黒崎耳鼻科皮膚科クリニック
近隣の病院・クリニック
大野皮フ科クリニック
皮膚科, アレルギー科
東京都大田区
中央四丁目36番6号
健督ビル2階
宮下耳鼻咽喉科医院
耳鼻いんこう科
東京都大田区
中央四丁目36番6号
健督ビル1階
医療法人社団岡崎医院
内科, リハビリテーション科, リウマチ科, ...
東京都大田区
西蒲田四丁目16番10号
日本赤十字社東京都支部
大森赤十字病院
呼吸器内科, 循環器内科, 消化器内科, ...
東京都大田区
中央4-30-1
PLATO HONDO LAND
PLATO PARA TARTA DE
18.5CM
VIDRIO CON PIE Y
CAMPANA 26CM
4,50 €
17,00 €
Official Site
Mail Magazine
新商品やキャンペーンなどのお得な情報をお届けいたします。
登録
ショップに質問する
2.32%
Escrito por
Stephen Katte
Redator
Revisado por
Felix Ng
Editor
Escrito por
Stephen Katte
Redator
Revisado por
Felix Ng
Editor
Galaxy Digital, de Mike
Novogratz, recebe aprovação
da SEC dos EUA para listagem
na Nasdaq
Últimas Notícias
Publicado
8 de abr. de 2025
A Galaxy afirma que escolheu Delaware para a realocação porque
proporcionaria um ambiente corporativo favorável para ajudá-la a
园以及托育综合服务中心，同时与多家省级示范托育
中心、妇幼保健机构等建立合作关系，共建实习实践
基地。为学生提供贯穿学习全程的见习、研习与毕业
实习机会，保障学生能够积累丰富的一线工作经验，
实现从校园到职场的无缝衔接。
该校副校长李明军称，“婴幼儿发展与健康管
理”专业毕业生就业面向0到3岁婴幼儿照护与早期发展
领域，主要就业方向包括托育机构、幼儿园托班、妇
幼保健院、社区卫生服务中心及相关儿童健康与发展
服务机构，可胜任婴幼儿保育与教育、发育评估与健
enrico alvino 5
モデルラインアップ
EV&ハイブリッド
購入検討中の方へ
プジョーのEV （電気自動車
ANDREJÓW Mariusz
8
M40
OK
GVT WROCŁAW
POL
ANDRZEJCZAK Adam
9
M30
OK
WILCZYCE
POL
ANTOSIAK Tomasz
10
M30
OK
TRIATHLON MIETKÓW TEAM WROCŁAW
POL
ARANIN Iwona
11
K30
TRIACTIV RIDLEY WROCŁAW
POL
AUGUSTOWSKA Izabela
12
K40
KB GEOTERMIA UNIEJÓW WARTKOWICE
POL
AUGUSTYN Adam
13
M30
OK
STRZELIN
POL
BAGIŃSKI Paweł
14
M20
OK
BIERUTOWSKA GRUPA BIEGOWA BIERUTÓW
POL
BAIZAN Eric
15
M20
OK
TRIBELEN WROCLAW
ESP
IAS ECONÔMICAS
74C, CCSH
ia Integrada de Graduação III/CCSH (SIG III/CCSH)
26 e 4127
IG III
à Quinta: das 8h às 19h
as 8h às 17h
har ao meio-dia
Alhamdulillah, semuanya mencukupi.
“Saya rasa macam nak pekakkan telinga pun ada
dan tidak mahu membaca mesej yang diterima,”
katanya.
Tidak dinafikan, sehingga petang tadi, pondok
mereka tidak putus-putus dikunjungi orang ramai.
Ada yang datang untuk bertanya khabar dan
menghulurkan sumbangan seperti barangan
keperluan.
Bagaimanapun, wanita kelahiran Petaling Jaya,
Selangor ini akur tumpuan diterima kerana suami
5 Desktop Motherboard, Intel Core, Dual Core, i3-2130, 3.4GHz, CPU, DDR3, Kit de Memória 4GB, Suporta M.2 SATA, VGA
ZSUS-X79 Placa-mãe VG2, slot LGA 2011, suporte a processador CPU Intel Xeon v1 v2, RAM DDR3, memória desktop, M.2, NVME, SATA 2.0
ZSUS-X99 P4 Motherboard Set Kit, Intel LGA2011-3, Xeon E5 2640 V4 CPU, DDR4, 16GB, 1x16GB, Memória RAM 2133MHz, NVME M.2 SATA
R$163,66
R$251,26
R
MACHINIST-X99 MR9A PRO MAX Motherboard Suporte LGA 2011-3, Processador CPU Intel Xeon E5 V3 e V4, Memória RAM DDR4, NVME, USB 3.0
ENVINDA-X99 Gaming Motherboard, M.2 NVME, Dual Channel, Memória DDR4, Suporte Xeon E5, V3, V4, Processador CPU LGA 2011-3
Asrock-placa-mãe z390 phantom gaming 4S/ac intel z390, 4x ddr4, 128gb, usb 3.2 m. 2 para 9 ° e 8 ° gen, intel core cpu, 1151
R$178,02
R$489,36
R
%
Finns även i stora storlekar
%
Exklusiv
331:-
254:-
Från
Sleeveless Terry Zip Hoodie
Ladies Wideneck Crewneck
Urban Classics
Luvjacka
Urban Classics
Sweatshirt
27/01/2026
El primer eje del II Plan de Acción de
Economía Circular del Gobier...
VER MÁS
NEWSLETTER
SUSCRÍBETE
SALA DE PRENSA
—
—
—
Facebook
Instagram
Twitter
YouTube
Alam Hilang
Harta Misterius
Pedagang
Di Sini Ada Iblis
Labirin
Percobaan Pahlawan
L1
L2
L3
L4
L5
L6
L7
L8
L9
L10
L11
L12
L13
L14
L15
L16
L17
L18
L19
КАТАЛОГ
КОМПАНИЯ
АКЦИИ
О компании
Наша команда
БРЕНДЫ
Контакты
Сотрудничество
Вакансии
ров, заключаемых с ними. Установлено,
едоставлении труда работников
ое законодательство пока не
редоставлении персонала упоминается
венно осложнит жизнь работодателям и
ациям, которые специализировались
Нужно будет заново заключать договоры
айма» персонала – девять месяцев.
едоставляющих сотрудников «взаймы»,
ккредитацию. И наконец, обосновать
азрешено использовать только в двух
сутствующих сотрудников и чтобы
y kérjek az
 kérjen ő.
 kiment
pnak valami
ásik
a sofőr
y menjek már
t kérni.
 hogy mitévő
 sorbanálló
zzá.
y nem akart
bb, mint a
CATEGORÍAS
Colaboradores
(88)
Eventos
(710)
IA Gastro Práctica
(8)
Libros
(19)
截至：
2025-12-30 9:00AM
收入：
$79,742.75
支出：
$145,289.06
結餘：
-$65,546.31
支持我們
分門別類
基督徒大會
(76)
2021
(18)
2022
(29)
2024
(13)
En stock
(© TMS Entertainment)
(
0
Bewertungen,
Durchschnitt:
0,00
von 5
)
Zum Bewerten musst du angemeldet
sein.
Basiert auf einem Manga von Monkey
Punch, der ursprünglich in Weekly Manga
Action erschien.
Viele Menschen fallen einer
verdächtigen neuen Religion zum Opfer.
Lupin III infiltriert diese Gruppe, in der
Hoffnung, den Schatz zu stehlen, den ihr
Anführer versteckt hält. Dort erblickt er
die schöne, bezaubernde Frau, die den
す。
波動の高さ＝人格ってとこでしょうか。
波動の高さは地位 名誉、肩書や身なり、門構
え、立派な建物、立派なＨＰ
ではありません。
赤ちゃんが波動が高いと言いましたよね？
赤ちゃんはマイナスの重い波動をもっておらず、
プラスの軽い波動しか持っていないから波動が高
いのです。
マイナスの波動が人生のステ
#####
TO DO: Working from the records above, write out verbatim only the lines from the line containing "Harta Misterius" through the line containing "Zum Bewerten musst du angemeldet".

WORKED SOLUTION:
Harta Misterius
Pedagang
Di Sini Ada Iblis
Labirin
Percobaan Pahlawan
L1
L2
L3
L4
L5
L6
L7
L8
L9
L10
L11
L12
L13
L14
L15
L16
L17
L18
L19
КАТАЛОГ
КОМПАНИЯ
АКЦИИ
О компании
Наша команда
БРЕНДЫ
Контакты
Сотрудничество
Вакансии
ров, заключаемых с ними. Установлено,
едоставлении труда работников
ое законодательство пока не
редоставлении персонала упоминается
венно осложнит жизнь работодателям и
ациям, которые специализировались
Нужно будет заново заключать договоры
айма» персонала – девять месяцев.
едоставляющих сотрудников «взаймы»,
ккредитацию. И наконец, обосновать
азрешено использовать только в двух
сутствующих сотрудников и чтобы
y kérjek az
 kérjen ő.
 kiment
pnak valami
ásik
a sofőr
y menjek már
t kérni.
 hogy mitévő
 sorbanálló
zzá.
y nem akart
bb, mint a
CATEGORÍAS
Colaboradores
(88)
Eventos
(710)
IA Gastro Práctica
(8)
Libros
(19)
截至：
2025-12-30 9:00AM
收入：
$79,742.75
支出：
$145,289.06
結餘：
-$65,546.31
支持我們
分門別類
基督徒大會
(76)
2021
(18)
2022
(29)
2024
(13)
En stock
(© TMS Entertainment)
(
0
Bewertungen,
Durchschnitt:
0,00
von 5
)
Zum Bewerten musst du angemeldet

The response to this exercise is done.